Today’s growing body of medical knowledge outpaces even the best students’ ability to retain and memorize information. According to one estimate, the entire body of medical knowledge doubles every three or four years (Trans Am Clin Climatol Assoc. 2011;122).
Explore this issue:January 2017
“Traditional methods of early medical education may no longer be relevant in the current day,” said Sonya Malekzadeh, MD, FACS, professor of otolaryngology and residency program director at Georgetown University Hospital in Washington, DC. “However, all medical students should possess a common baseline and standardized body of knowledge. Understanding anatomy, physiology, and pathology serves as a foundation for subsequent applications of this knowledge to specialized treatments and clinical outcomes.”
“There are certain things physicians should commit to memory, while other things they should be able to figure out by thinking,” said Kevin Fung, MD, associate professor in the department of otolaryngology-head and neck surgery at Western University in London, Ontario, Canada. “Patients present with problems, and our job is to solve their problems. Physicians also need training in other fundamental skills, such as communication, collaboration, team functioning, leadership, interprofessionalism, patient advocacy, health promotion, and critical appraisal.”

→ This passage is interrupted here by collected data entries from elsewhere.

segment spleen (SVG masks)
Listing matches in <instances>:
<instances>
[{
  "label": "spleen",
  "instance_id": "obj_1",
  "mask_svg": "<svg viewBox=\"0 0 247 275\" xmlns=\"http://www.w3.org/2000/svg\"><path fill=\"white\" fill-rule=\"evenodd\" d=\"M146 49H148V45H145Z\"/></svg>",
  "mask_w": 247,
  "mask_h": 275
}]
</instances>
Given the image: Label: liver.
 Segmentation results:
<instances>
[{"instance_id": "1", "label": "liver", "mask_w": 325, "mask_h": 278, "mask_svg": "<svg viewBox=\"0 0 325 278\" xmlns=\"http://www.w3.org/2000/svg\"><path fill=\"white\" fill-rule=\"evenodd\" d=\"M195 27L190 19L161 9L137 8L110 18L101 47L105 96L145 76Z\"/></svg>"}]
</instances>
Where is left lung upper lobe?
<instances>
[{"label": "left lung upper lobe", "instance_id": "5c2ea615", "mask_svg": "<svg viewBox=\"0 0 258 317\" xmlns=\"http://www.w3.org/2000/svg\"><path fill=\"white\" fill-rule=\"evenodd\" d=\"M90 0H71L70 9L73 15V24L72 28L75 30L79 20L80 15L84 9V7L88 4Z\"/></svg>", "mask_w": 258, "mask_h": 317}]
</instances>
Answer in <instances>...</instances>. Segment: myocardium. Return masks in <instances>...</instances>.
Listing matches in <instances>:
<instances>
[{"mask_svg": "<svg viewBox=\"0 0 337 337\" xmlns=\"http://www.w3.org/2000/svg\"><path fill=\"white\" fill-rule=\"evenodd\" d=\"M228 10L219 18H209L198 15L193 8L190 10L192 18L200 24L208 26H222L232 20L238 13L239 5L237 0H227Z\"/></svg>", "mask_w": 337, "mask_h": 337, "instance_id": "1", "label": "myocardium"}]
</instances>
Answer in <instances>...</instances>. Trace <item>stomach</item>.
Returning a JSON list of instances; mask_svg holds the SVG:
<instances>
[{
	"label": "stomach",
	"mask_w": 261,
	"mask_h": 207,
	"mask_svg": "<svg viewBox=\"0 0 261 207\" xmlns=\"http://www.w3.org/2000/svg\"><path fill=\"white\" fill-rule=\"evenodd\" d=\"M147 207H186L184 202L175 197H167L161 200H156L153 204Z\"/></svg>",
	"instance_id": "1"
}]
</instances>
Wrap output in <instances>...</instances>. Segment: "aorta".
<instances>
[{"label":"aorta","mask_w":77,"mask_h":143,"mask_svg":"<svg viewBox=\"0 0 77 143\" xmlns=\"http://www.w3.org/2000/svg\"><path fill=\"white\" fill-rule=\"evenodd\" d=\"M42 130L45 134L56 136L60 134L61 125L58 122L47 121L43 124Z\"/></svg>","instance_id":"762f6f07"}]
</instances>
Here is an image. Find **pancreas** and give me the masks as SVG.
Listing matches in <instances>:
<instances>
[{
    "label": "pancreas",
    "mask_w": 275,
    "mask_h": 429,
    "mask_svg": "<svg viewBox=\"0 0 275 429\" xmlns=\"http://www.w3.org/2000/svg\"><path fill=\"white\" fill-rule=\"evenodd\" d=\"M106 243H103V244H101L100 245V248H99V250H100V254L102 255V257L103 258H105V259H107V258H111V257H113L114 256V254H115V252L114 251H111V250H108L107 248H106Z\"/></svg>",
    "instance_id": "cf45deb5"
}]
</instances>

In looking at today’s educational programs, Janis Orlowski, MD, chief healthcare officer for the Association of American Medical Colleges, said that most medical schools and residency programs no longer require much memorization. “Education is more focused on how a physician can use information for problem-based learning. For instance, while physicians shouldn’t have to memorize the entire Krebs cycle, they should understand the basic functioning of a cell. Physicians can always look up something in question,” she said.

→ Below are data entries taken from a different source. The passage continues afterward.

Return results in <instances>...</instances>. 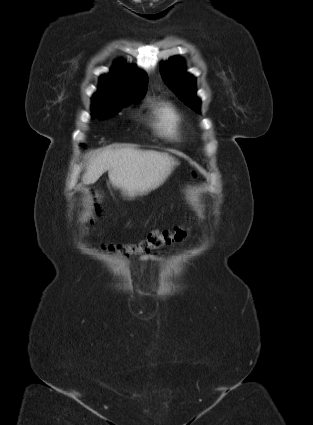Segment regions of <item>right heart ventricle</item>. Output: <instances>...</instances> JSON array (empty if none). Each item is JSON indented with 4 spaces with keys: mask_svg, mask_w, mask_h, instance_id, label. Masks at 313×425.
<instances>
[{
    "mask_svg": "<svg viewBox=\"0 0 313 425\" xmlns=\"http://www.w3.org/2000/svg\"><path fill=\"white\" fill-rule=\"evenodd\" d=\"M156 128L167 137H177L181 130V119L170 105H159L155 109Z\"/></svg>",
    "mask_w": 313,
    "mask_h": 425,
    "instance_id": "right-heart-ventricle-1",
    "label": "right heart ventricle"
}]
</instances>
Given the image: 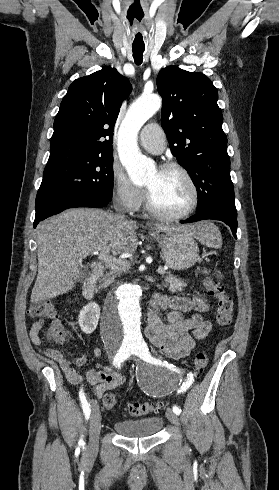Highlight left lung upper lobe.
Wrapping results in <instances>:
<instances>
[{
	"label": "left lung upper lobe",
	"instance_id": "1",
	"mask_svg": "<svg viewBox=\"0 0 279 490\" xmlns=\"http://www.w3.org/2000/svg\"><path fill=\"white\" fill-rule=\"evenodd\" d=\"M156 84L163 98L161 123L171 152L197 188L196 213L216 208L236 214L217 89L204 74L176 66L162 69Z\"/></svg>",
	"mask_w": 279,
	"mask_h": 490
}]
</instances>
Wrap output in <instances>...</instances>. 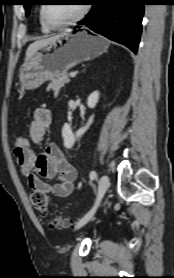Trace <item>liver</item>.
<instances>
[{
	"instance_id": "6515ba94",
	"label": "liver",
	"mask_w": 174,
	"mask_h": 278,
	"mask_svg": "<svg viewBox=\"0 0 174 278\" xmlns=\"http://www.w3.org/2000/svg\"><path fill=\"white\" fill-rule=\"evenodd\" d=\"M59 37H60V35H56L53 37L35 41L34 43L30 44L26 50V58L30 57L37 49L51 43L52 41L56 40Z\"/></svg>"
}]
</instances>
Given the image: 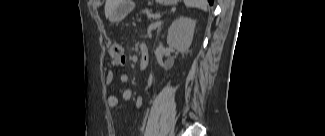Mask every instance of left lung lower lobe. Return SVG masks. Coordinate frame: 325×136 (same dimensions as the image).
<instances>
[{"instance_id": "obj_1", "label": "left lung lower lobe", "mask_w": 325, "mask_h": 136, "mask_svg": "<svg viewBox=\"0 0 325 136\" xmlns=\"http://www.w3.org/2000/svg\"><path fill=\"white\" fill-rule=\"evenodd\" d=\"M208 2L212 5L213 4V0H208Z\"/></svg>"}]
</instances>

That’s indeed the preference for today’s young physicians and medical students, who seek out information in blogs and on Wikipedia, Twitter, and Facebook. “Unfortunately, the veracity of this information and the credibility of these sources is often unchecked,” said Jesus Medina, MD, an otolaryngologist at the University of Oklahoma Health Sciences Center in Oklahoma City and a member of the ENTtoday Editorial Advisory Board. “As educators, we need to direct students and trainees to credible sources of information in these media. If such sources do not exist, academicians and professional organizations should create them.”
For example, the American Head and Neck Society (AHNS) has formed the AHNS Journal Club, a committee that reviews the leading head and neck cancer-related journals and shares the most significant ones with the membership at large, via email. Dr. Medina says that the club’s format compels residents to assess reviewed articles based on their scientific merit and relevance. “Doing this month after month gives them a solid base to assess the validity of information,” he said.